The US Securities and Exchange Commission (SEC) has tightened the blockade against cryptocurrency companies in 2022. In the past year alone, the US regulator has filed 30 enforcement actions against companies and individuals in this sector. That is, two and a half operations per month. Specifically, the SEC has filed lawsuits against 79 defendants, of which 56 (71%) are individuals and 23 (29%) are companies.
According to a recent report by consulting firm Cornerstone Research, the SEC had a record high in actions against crypto companies in 2022, outperforming 2021 by 50%. In 2020, there were 29 procedures, which is an equally high number.
“The number of enforcement actions filed in 2022 represents nearly a quarter of the total 127 cryptocurrency-related enforcement actions taken since July 2013, when the SEC issued the first such action,” Cornerstone Research said.
The SEC is cracking down on cryptocurrency companies
As the research firm points out, most of the SEC’s actions involve fraud and the offering of unregistered securities. Of the 30 enforcement actions filed in 2022, 70% alleged fraud, 73% alleged violation of an offering of unregistered securities, and 50% alleged both. Also according to the report, nearly half of the 30 implementations were related to Initial Coin Offerings (ICOs).
In terms of financial penalties such as fines, for example, they totaled about US$2.61 billion (R$13.57 billion). Of that amount, US$242 million (R$1.25 billion) was in agreements signed by the Securities and Exchange Commission.
As noted by Cornerstone Research, under Gensler’s chairmanship, the SEC has focused on digital asset lending, trading platforms, and decentralized finance (DeFi) platforms.
BlockFi and FTX cases
One of the cases highlighted in the report was cryptocurrency lending firm BlockFi. On February 14, 2022, BlockFi was indicted by the Securities and Exchange Commission (SEC) for allegedly failing to record offers and sales on its crypto lending product. In addition, it alleged that the company was operating as an unregistered investment firm, among other allegations.
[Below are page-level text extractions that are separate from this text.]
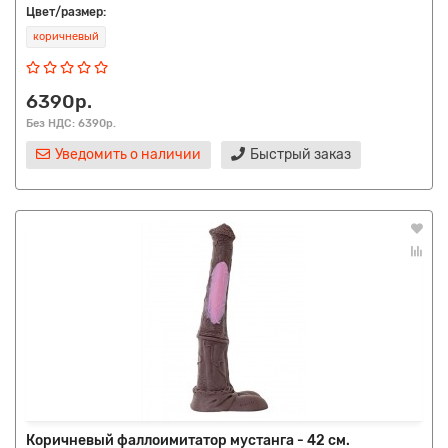
Цвет/размер:
коричневый
6390р.
Без НДС: 6390р.
Уведомить о наличии
Быстрый заказ
Коричневый фаллоимитатор мустанга - 42 см.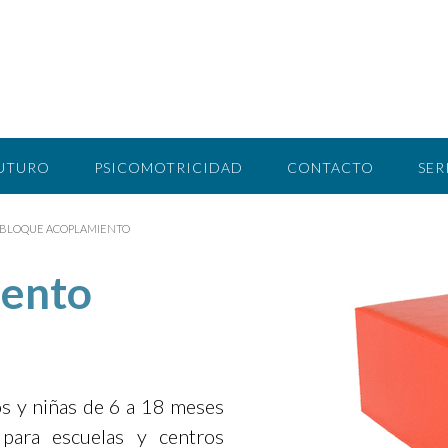
FUTURO
PSICOMOTRICIDAD
CONTACTO
SER
BLOQUE ACOPLAMIENTO
iento
os y niñas de 6 a 18 meses
 para escuelas y centros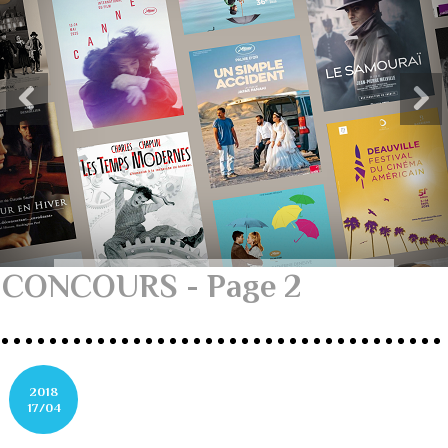
CONCOURS - Page 2
2018
17/04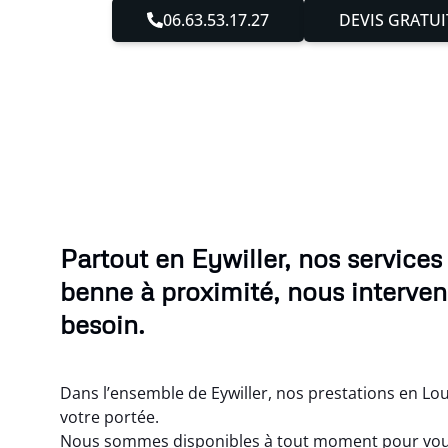
06.63.53.17.27
DEVIS GRATUI
Partout en Eywiller, nos service
benne à proximité, nous interve
besoin.
Dans l’ensemble de Eywiller, nos prestations en Lo
votre portée.
Nous sommes disponibles à tout moment pour vou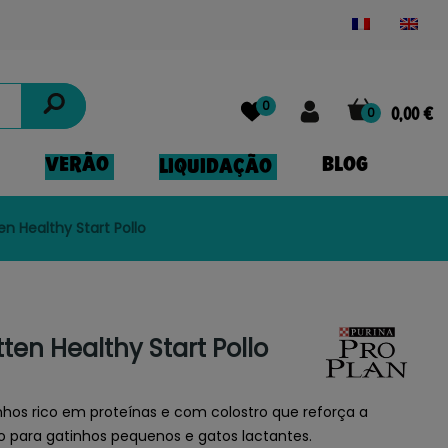
Powered by
Translate
0
0
0,00 €
VERÃO
BLOG
LIQUIDAÇÃO
ten Healthy Start Pollo
tten Healthy Start Pollo
hos rico em proteínas e com colostro que reforça a
o para gatinhos pequenos e gatos lactantes.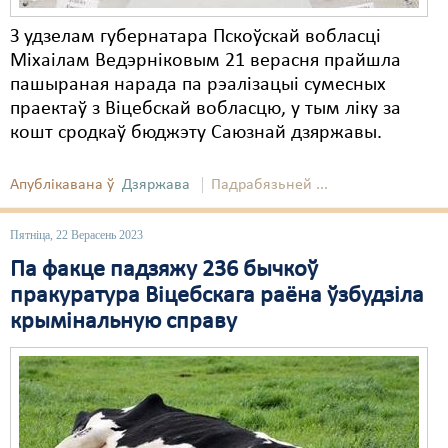
З удзелам губернатара Пскоўскай вобласці
Міхаілам Ведэрніковым 21 верасня прайшла
пашыраная нарада па рэалізацыі сумесных
праектаў з Віцебскай вобласцю, у тым ліку за
кошт сродкаў бюджэту Саюзнай дзяржавы.
Апублікавана ў
Дзяржава
Падрабязьней ...
Пятніца, 22 Верасень 2023
Па факце падзяжу 236 бычкоў
пракуратура Віцебскага раёна ўзбудзіла
крымінальную справу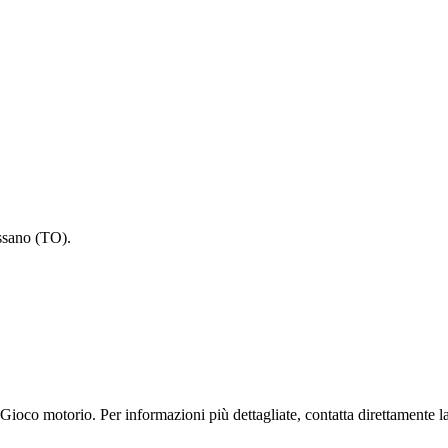
ssano (TO).
Gioco motorio. Per informazioni più dettagliate, contatta direttamente la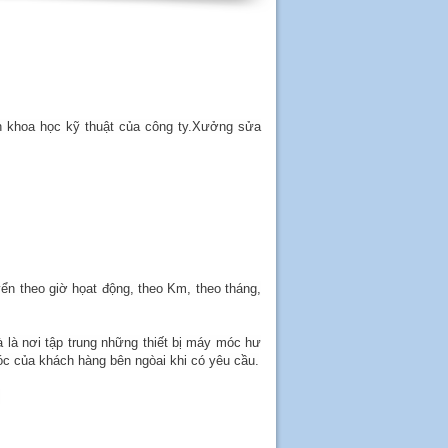
n khoa học kỹ thuật của công ty.Xưởng sửa
n theo giờ họat động, theo Km, theo tháng,
à là nơi tập trung những thiết bị máy móc hư
 của khách hàng bên ngòai khi có yêu cầu.
.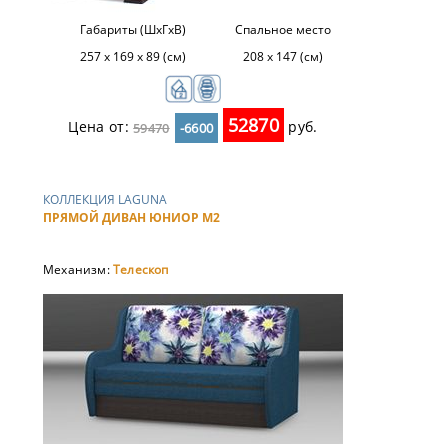
Габариты (ШхГхВ)
Спальное место
257 x 169 x 89 (см)
208 х 147 (см)
52870
Цена от:
руб.
59470
-6600
КОЛЛЕКЦИЯ LAGUNA
ПРЯМОЙ ДИВАН ЮНИОР М2
Механизм:
Телескоп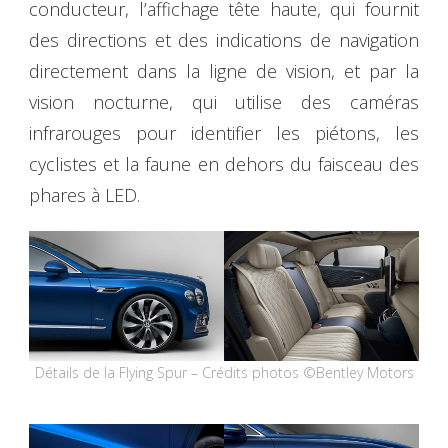
conducteur, l’affichage tête haute, qui fournit
des directions et des indications de navigation
directement dans la ligne de vision, et par la
vision nocturne, qui utilise des caméras
infrarouges pour identifier les piétons, les
cyclistes et la faune en dehors du faisceau des
phares à LED.
Détails de la Flying Spur – Crédits photos ©Bentley Motors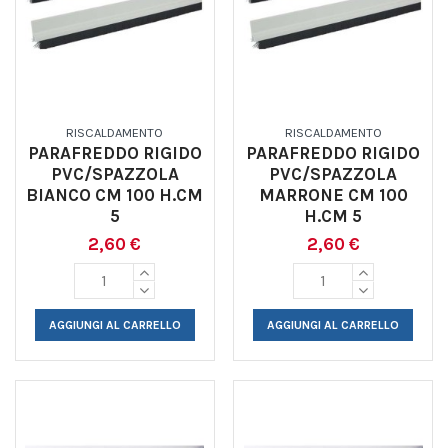
RISCALDAMENTO
RISCALDAMENTO
PARAFREDDO RIGIDO
PARAFREDDO RIGIDO
PVC/SPAZZOLA
PVC/SPAZZOLA
BIANCO CM 100 H.CM
MARRONE CM 100
5
H.CM 5
2,60 €
2,60 €
AGGIUNGI AL CARRELLO
AGGIUNGI AL CARRELLO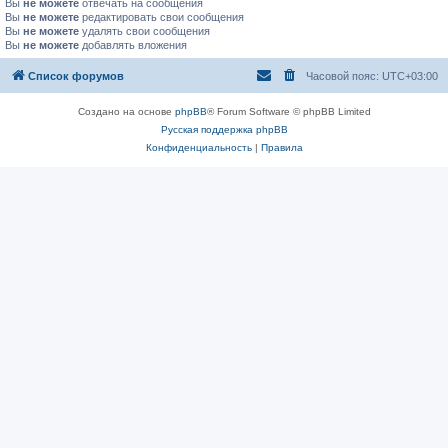
Вы
не можете
отвечать на сообщения
Вы
не можете
редактировать свои сообщения
Вы
не можете
удалять свои сообщения
Вы
не можете
добавлять вложения
Список форумов
Часовой пояс:
UTC+03:00
Создано на основе
phpBB
® Forum Software © phpBB Limited
Русская поддержка phpBB
Конфиденциальность
|
Правила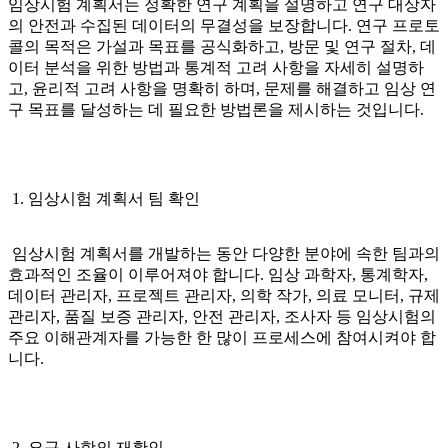
임상시험 계획서는 정확한 연구 계획을 설명하고 연구 대상자
의 안전과 수집된 데이터의 무결성을 보장합니다. 연구 프로토
콜의 목적은 가설과 목표를 공식화하고, 방문 및 연구 절차, 데
이터 분석을 위한 방법과 통계적 고려 사항을 자세히 설명하
고, 윤리적 고려 사항을 명확히 하며, 문제를 해결하고 임상 연
구 목표를 달성하는 데 필요한 방법론을 제시하는 것입니다.
1. 임상시험 계획서 팀 확인
임상시험 계획서를 개발하는 동안 다양한 분야에 속한 팀과의
효과적인 조율이 이루어져야 합니다. 임상 과학자, 통계학자,
데이터 관리자, 프로젝트 관리자, 의학 작가, 의료 모니터, 규제
관리자, 품질 보증 관리자, 안전 관리자, 조사자 등 임상시험의
주요 이해관계자를 가능한 한 많이 프로세스에 참여시켜야 합
니다.
2. 요구 사항의 재확인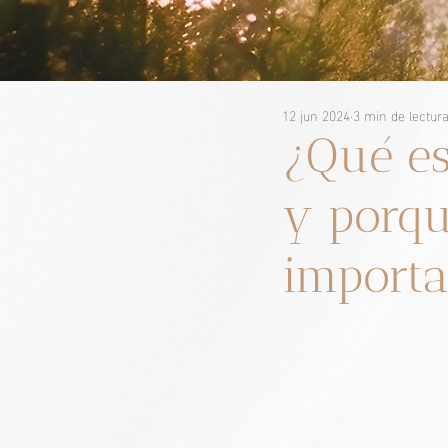
12 jun 2024
3 min de lectur
¿Qué es
y porqu
importan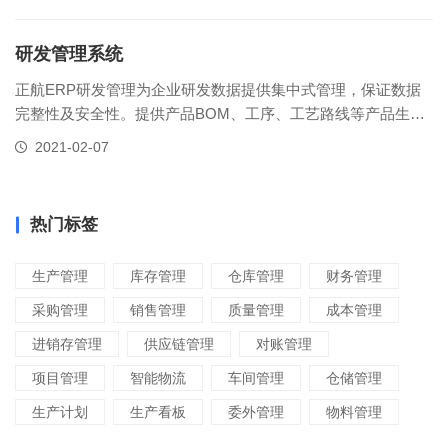
新的速度，从而决定了企业的市场竞争力。而在机电制造企业
研发管理的过程中，往往会出现以下问题：1.研发过程管理难：
产品研发项目多，过程经历环......
研发管理系统
正航ERP研发管理为企业研发数据提供集中式管理，保证数据
完整性及安全性。提供产品BOM、工序、工艺路线等产品生命
周期管理，支持多版本多用途类别下产品的配比和工艺。多样
2021-02-07
产品形态、副产品、联产品、等级品等综合应用。同时，正航
研发管理可以从产品维度，BOM维度、产品图纸、插件位置等
维护进行管理。......
热门标签
生产管理
库存管理
仓库管理
财务管理
采购管理
销售管理
质量管理
成本管理
进销存管理
供应链管理
对账管理
项目管理
智能物流
车间管理
仓储管理
生产计划
生产看板
委外管理
物料管理
变更管理
进度管理
交期管理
At the time, BlockFi agreed to pay the SEC a $50 million fine, plus an additional $50 million in fines to settle similar charges with the states. This was the largest financial penalty imposed by the SEC in 2022. Furthermore, it was one of the largest settlements the SEC has imposed in cryptocurrency-related enforcement actions.
Another case is related to the destruction of FTX. Shortly after the cryptocurrency trading exchange crashed, on December 13, 2022, the CEO and co-founder of FTX was charged by the SEC with allegedly defrauding investors. As early as December 21, 2022, the Securities and Exchange Commission (SEC) indicted the former CEO of Alameda Research, FTX’s sister company, and former CTO and co-founder of FTX, who pleaded guilty to fraud charges.
to Simona Mola, Director of Cornerstone Research and author of the report, The SEC will continue to monitor the cryptocurrency market. “It looks like crypto assets will likely continue to be a priority under Gensler’s administration,” she said.